Last year California made impressive strides in solar energy, nearly tripling the output of its utility-scale plants in 2013 to produce a record-setting 9.9 million megawatt hours (MWh) of electricity in 2014. That was more than three times the output of the next-highest state, Arizona, and more than all other states combined. For all the records California set in 2014, however, it has been shattering them so far this year.
By early June California had already set 14 solar records, including generating 6,078 megawatts of solar energy simultaneously at noon on May 31, according to the California Independent System Operator, the nonprofit corporation that manages the state's electricity grid. The previous record for simultaneous solar generation, also belonging to California, had only been standing for 11 days.
Records like these are expected to continue to fall with rapid succession as California expands its already meteoric solar programs. Last year more than 73 cities in Southern California installed at least one megawatt of rooftop solar capacity, according to GTM Research, a clean-tech consulting firm. Rooftop solar capacity has continued to rise even as state incentives to install solar panels have mostly ended. This private growth has helped California's solar generation totals increase by a factor of six in the past four years.

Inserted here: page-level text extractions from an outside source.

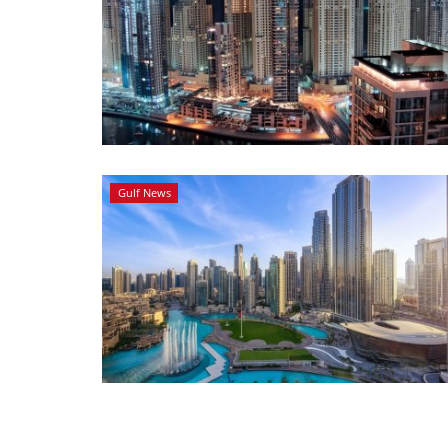
Gulf News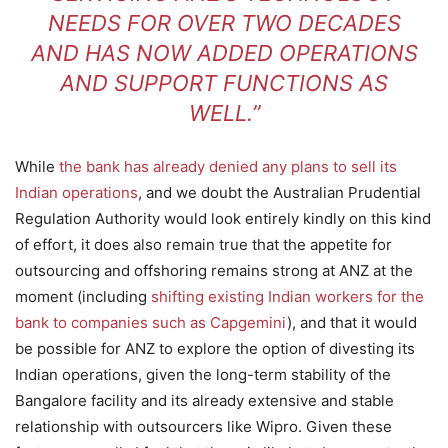
NEEDS FOR OVER TWO DECADES
AND HAS NOW ADDED OPERATIONS
AND SUPPORT FUNCTIONS AS
WELL.”
While
the bank has already denied any plans to sell its
Indian operations
, and we doubt the Australian Prudential
Regulation Authority would look entirely kindly on this kind
of effort, it does also remain true that the appetite for
outsourcing and offshoring remains strong at ANZ at the
moment (including
shifting existing Indian workers for the
bank to companies such as Capgemini
), and that it would
be possible for ANZ to explore the option of divesting its
Indian operations, given the long-term stability of the
Bangalore facility and its already extensive and stable
relationship with outsourcers like Wipro. Given these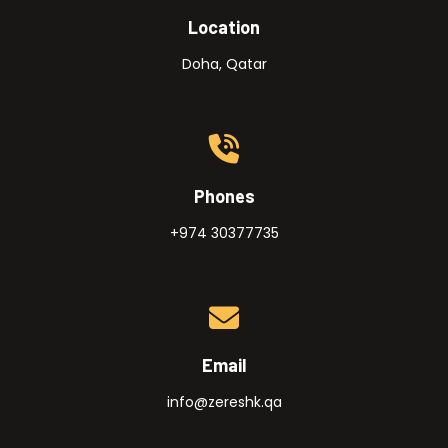
Location
Doha, Qatar
Phones
+974 30377735
Email
info@zereshk.qa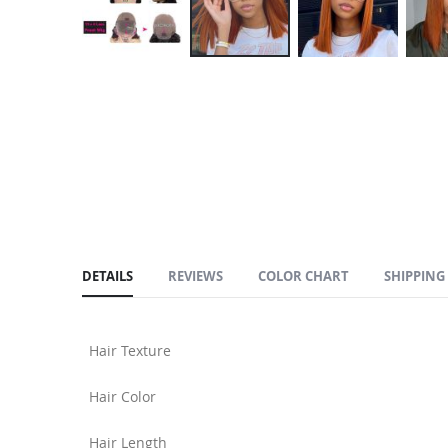
Skip
to
the
beginning
of
the
images
gallery
DETAILS
REVIEWS
COLOR CHART
SHIPPING
Hair Texture
Hair Color
Hair Length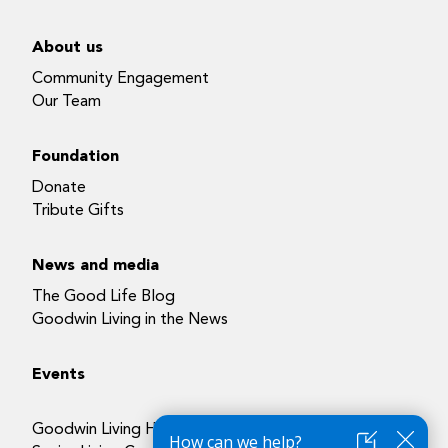
About us
Community Engagement
Our Team
Foundation
Donate
Tribute Gifts
News and media
The Good Life Blog
Goodwin Living in the News
Events
Goodwin Living Health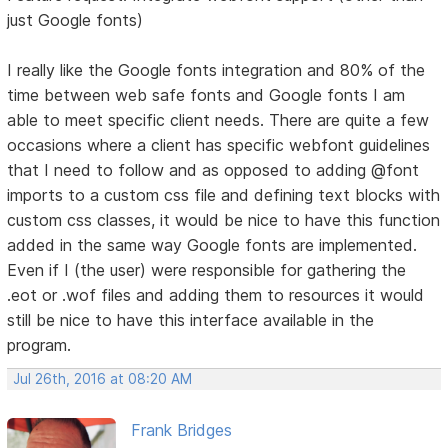
just Google fonts)
I really like the Google fonts integration and 80% of the
time between web safe fonts and Google fonts I am
able to meet specific client needs. There are quite a few
occasions where a client has specific webfont guidelines
that I need to follow and as opposed to adding @font
imports to a custom css file and defining text blocks with
custom css classes, it would be nice to have this function
added in the same way Google fonts are implemented.
Even if I (the user) were responsible for gathering the
.eot or .wof files and adding them to resources it would
still be nice to have this interface available in the
program.
Jul 26th, 2016 at 08:20 AM
Frank Bridges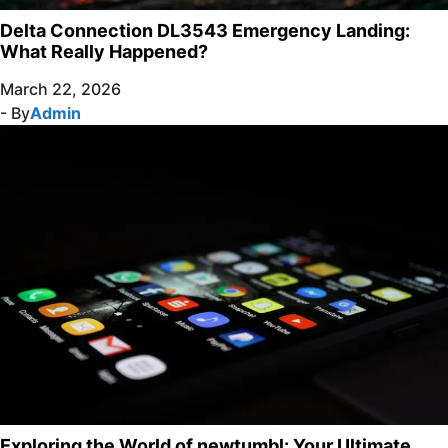
Delta Connection DL3543 Emergency Landing:
What Really Happened?
March 22, 2026
- By
Admin
Exploring the World of newtumbl: Your Ultimate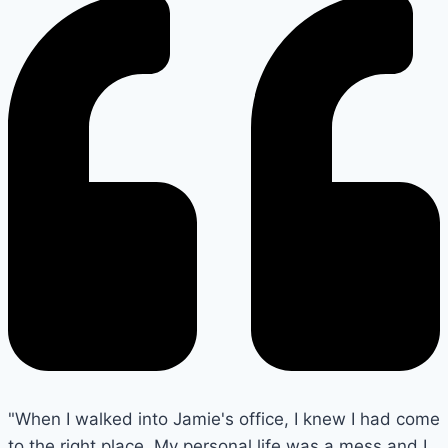
"When I walked into Jamie's office, I knew I had come
to the right place. My personal life was a mess and I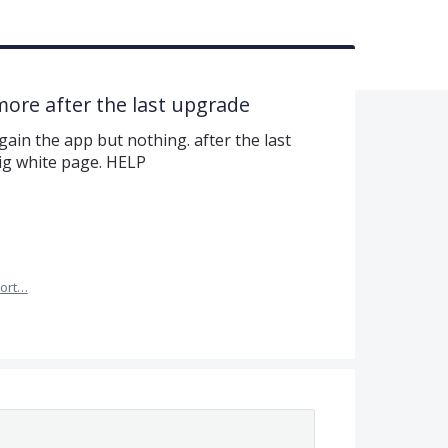
ore after the last upgrade
again the app but nothing. after the last
ig white page. HELP
ort…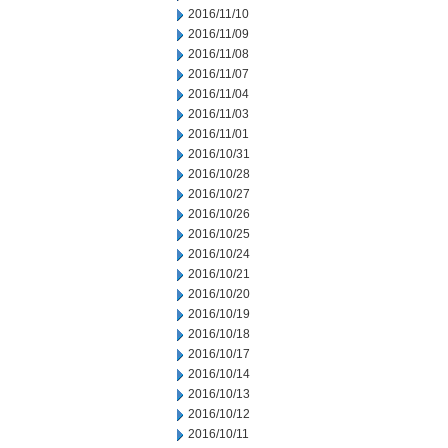
2016/11/10
2016/11/09
2016/11/08
2016/11/07
2016/11/04
2016/11/03
2016/11/01
2016/10/31
2016/10/28
2016/10/27
2016/10/26
2016/10/25
2016/10/24
2016/10/21
2016/10/20
2016/10/19
2016/10/18
2016/10/17
2016/10/14
2016/10/13
2016/10/12
2016/10/11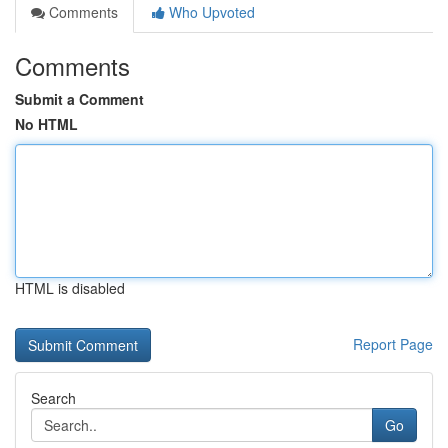
Comments
Who Upvoted
Comments
Submit a Comment
No HTML
HTML is disabled
Report Page
Search
Go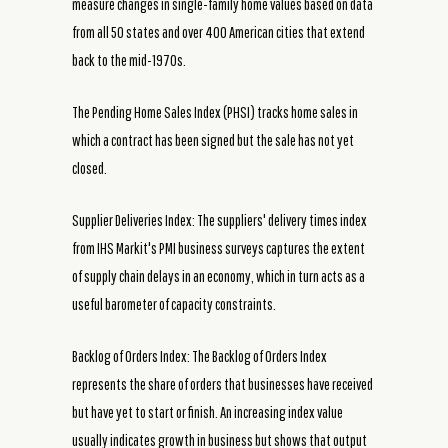
measure changes in single-family home values based on data
from all 50 states and over 400 American cities that extend
back to the mid-1970s.
The Pending Home Sales Index (PHSI) tracks home sales in
which a contract has been signed but the sale has not yet
closed.
Supplier Deliveries Index: The suppliers' delivery times index
from IHS Markit's PMI business surveys captures the extent
of supply chain delays in an economy, which in turn acts as a
useful barometer of capacity constraints.
Backlog of Orders Index: The Backlog of Orders Index
represents the share of orders that businesses have received
but have yet to start or finish. An increasing index value
usually indicates growth in business but shows that output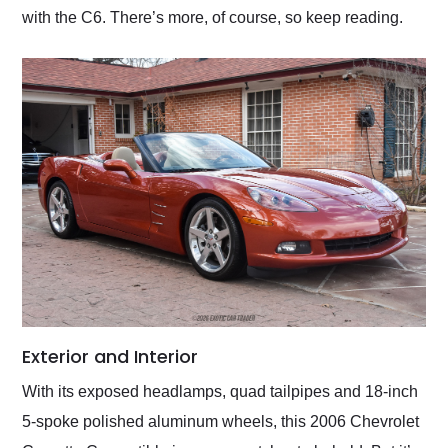
with the C6. There’s more, of course, so keep reading.
Exterior and Interior
With its exposed headlamps, quad tailpipes and 18-inch
5-spoke polished aluminum wheels, this 2006 Chevrolet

Perhaps the most exciting aspect of California's solar power growth is that it has plenty of room left to grow. The state's renewable energy mandate requires that major utilities companies buy 33 percent of their retail electricity from renewable sources by 2020. While in 2013 the state's three largest investor-owned utilities collectively owned almost 23 percent, lawmakers are already calling to extend this goal to 50 percent clean energy, which would continue to fuel the grown in solar production.